Whistleblower Edward Snowden, famous for leaking information about the U.S. government's PRISM internet surveillance program, sat down with The Guardian and its readers to do a live online question and answer session this weekend.
On why he chose to hide out in Hong Kong, Snowden said he chose a country whose government could withstand U.S. diplomatic pressure. He denied giving Hong Kong any information about hacking Chinese research facilities, and dismissed the accusations as a smear by the U.S., saying that U.S. officials claim that leaks help terrorists every time something like this happens.
“The US Government, just as they did with other whistleblowers, immediately and predictably destroyed any possibility of a fair trial at home, openly declaring me guilty of treason and that the disclosure of secret, criminal, and even unconstitutional acts is an unforgivable crime. That's not justice, and it would be foolish to volunteer yourself to it if you can do more good outside of prison than in it,” wrote Snowden.
Snowden also reaffirmed his claim that NSA analysts have “direct access” to databases containing customer communication and data, adding that any restrictions against access are policy based, and not enforced by any technical limitation. This means that an analyst is responsible for making an access decision based on policy alone, and Snowden says that oversight is inadequate. “Audits are cursory, incomplete, and easily fooled by fake justifications. For at least GCHQ, the number of audited queries is only 5% of those performed,” said Snowden.
Furthermore, Snowden clarified what he meant when he said the NSA had the contents of digital communications.
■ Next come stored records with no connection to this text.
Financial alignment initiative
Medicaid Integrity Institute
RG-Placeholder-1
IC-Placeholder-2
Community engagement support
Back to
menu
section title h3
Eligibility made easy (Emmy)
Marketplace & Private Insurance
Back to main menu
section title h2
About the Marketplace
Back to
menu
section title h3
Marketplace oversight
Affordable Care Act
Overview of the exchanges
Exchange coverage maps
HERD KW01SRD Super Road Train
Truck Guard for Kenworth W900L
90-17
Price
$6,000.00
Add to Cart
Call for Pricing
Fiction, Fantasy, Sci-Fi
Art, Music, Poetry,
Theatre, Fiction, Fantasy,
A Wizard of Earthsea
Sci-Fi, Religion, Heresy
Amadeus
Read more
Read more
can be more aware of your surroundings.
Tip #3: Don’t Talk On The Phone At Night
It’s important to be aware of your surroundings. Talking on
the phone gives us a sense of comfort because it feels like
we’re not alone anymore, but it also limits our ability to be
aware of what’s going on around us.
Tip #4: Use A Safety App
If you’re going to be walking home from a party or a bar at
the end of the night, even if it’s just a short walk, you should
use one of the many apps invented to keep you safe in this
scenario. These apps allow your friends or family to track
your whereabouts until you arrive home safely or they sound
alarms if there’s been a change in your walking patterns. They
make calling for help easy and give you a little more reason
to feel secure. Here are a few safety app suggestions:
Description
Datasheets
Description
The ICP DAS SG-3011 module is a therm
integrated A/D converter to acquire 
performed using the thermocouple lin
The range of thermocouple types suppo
He says, for instance, if the NSA is targeting a specific email address, and that address sends an email to you, an NSA analyst gets all data associated with the message. “IPs, raw data, content, headers, attachments, everything. And it gets saved for a very long time - and can be extended further with waivers rather than warrants.”
Finally, Snowden encouraged other people in a position to leak classified information that could improve public understanding of U.S intelligence and its effect on civil liberties, saying that “This country is worth dying for.”